Large waves of Cubans arrived in the city in the early 1960s, shortly after Fidel Castro assumed power, and then in 1980, when the communist government expelled thousands of political prisoners in what became known as the Mariel boatlift. But unlike past exoduses, this wave of Cuban migrants is not likely to leave a lasting impact in the city politically or socially, community leaders and experts say.

“I don’t think it will change the fabric of our community,” said Raquel Regalado, a member of the Miami-Dade Public Schools Board, which recently voted to request federal aid to deal with thousands of new Cuban students. “This exodus is nothing like El Mariel or 1994. Miami-Dade has become too diverse for it to create political or social change.”

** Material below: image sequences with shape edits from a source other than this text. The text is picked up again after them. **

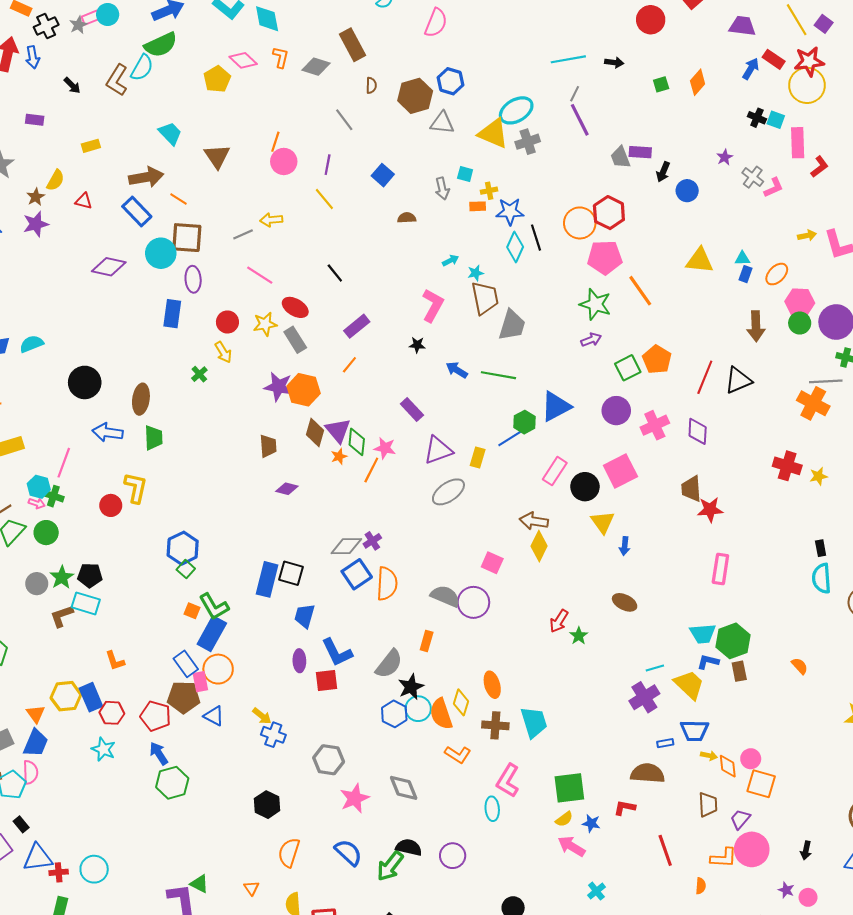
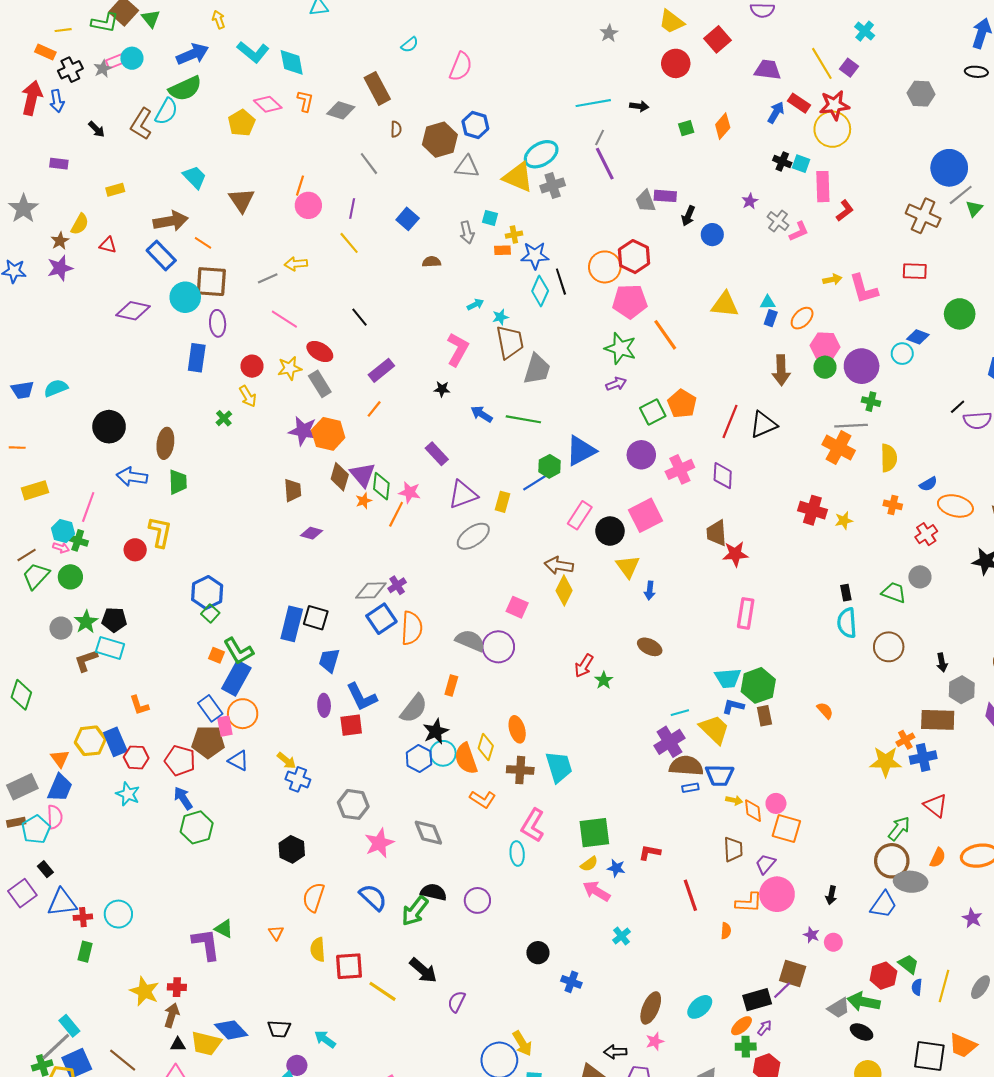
brown semicircle: (648, 773) -> (686, 766), moved

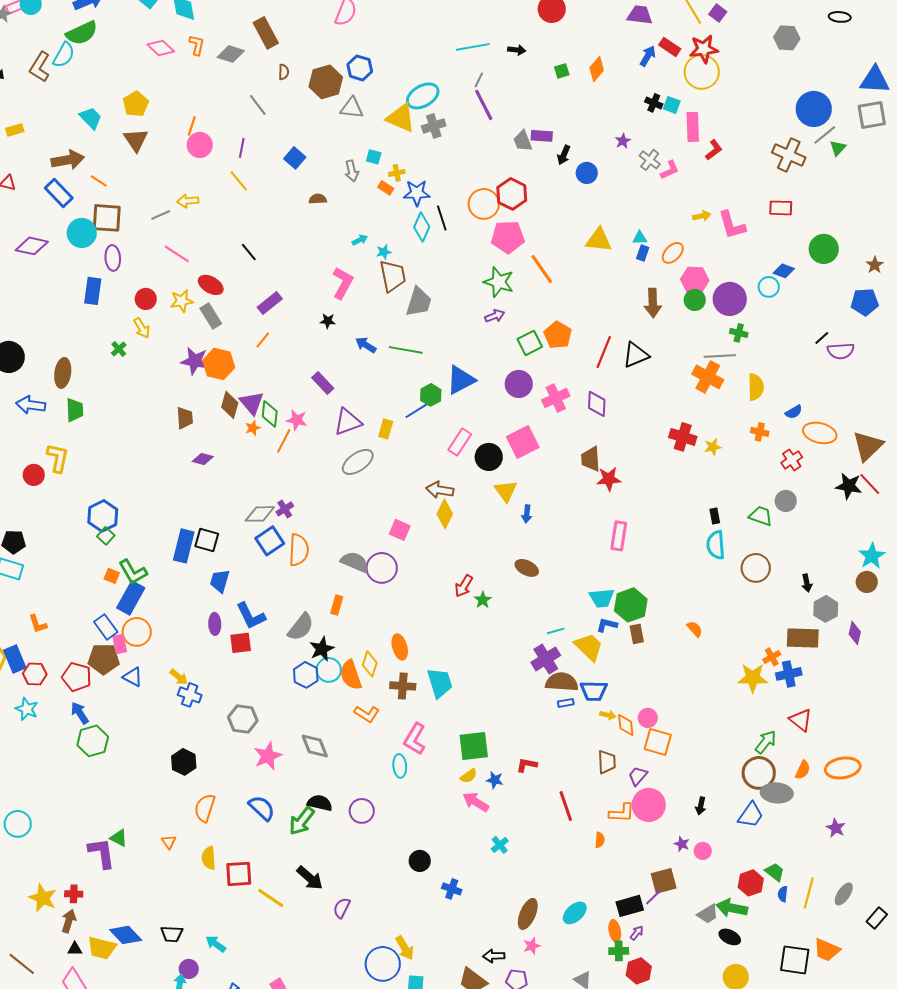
yellow pentagon: (242, 123) -> (136, 104), moved
orange rectangle: (502, 250) -> (386, 188), turned 35
brown square: (793, 974) -> (664, 881), turned -32
orange ellipse: (741, 1026) -> (615, 931), turned -60

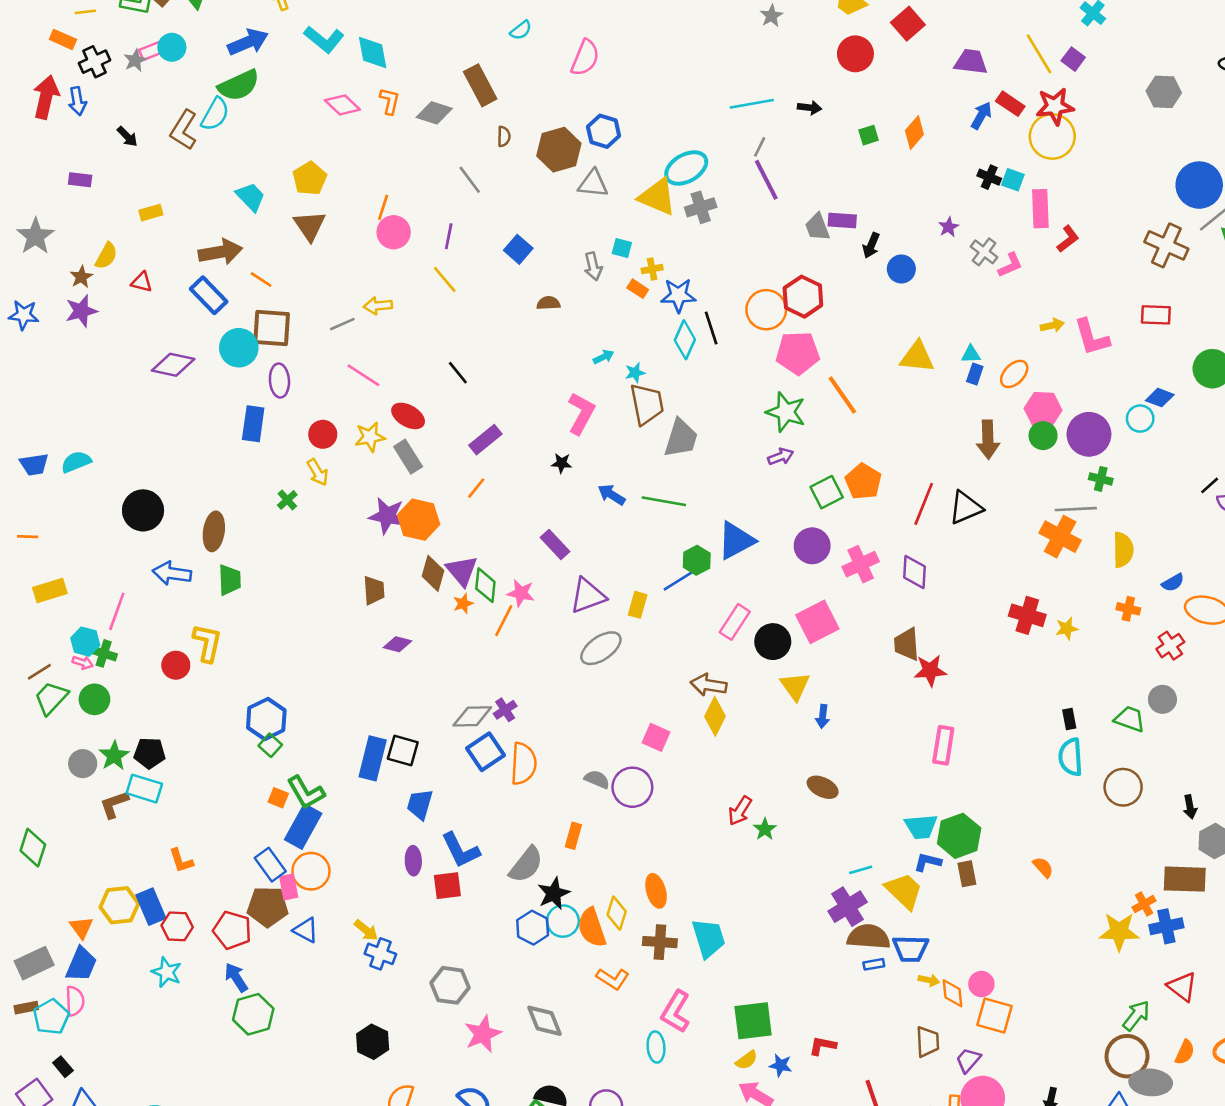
gray semicircle: (355, 562) -> (597, 779), size x0.7

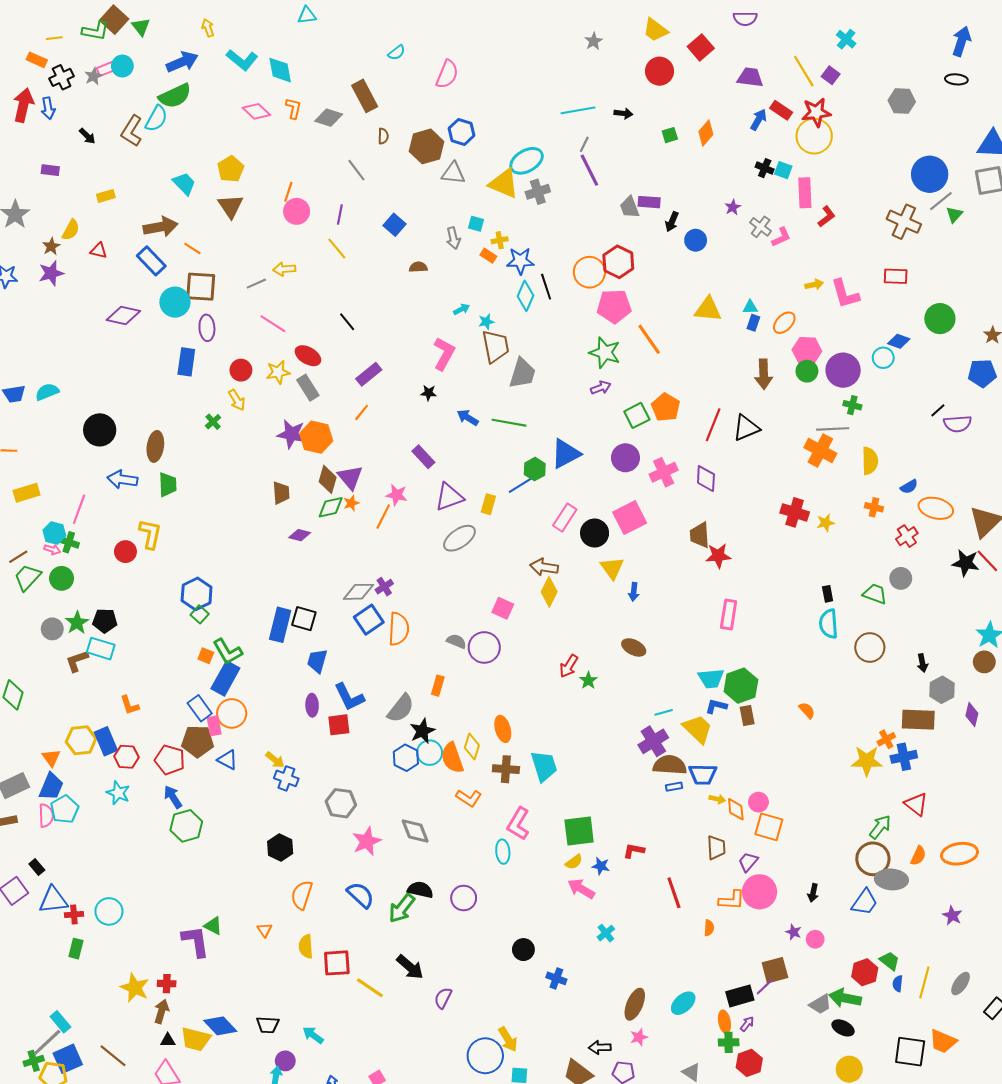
green diamond: (485, 585) -> (331, 507), moved, turned 72
cyan pentagon: (51, 1017) -> (65, 809), moved

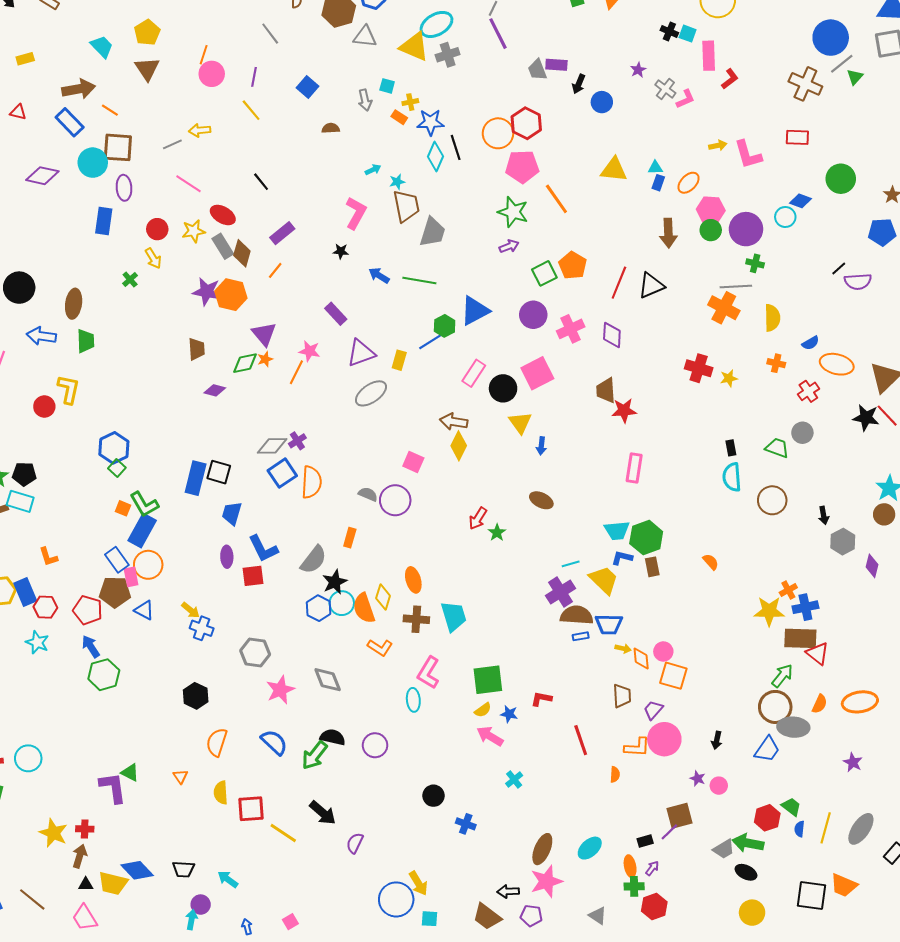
brown diamond: (328, 479) -> (242, 253), moved
brown rectangle: (918, 720) -> (800, 638), moved
gray ellipse: (961, 984) -> (861, 829), size x1.4
black rectangle: (740, 996) -> (645, 841), size x0.6
pink star: (639, 1037) -> (546, 881), size x1.8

Armando Ibarra, a principal for Ai Advisory, a Coral Gables government affairs and political research firm, concurred. “I don’t see this influx being as impactful as the rafter crisis of the mid-1990s or El Mariel, which were more massive,” Ibarra said. “And Miami is a much bigger place. There are a lot of people immigrating from other countries.”

According to U.S. Customs and Border Protection data obtained by the Pew Research Center, 43,159 Cubans entered the U.S. during fiscal year 2015 – a 78 percent increase over the previous year.

While a majority of Cuban migrants came through the Texas-Mexico border, 9,999 entered the country through Miami, more than double the 4,709 Cuban migrants that arrived in South Florida in fiscal year 2014. And more could be on the way.

Many of the new immigrants are part of the 8,000 Cubans who have been stranded in Costa Rica in recent months, after Nicaragua stopped accepting Cuban travel visas.

Still, these figures pale in comparison to the 124,000 Cubans who emigrated to the U.S. in 1980 and the roughly 35,000 Cubans who made the perilous trek from Cuba to Florida during a five-week span in 1994.

Alicia Garcia, founder of Fundacion Exodo 94, a Miami non-profit that helps migrants find shelter and jobs, said another major difference is that the current crop of Cubans are not as inclined to establish roots in South Florida like their predecessors. Since 2014, Fundacion has provided assistance to roughly 500 Cuban migrants, Garcia said. Of those, only 13 remain in Miami.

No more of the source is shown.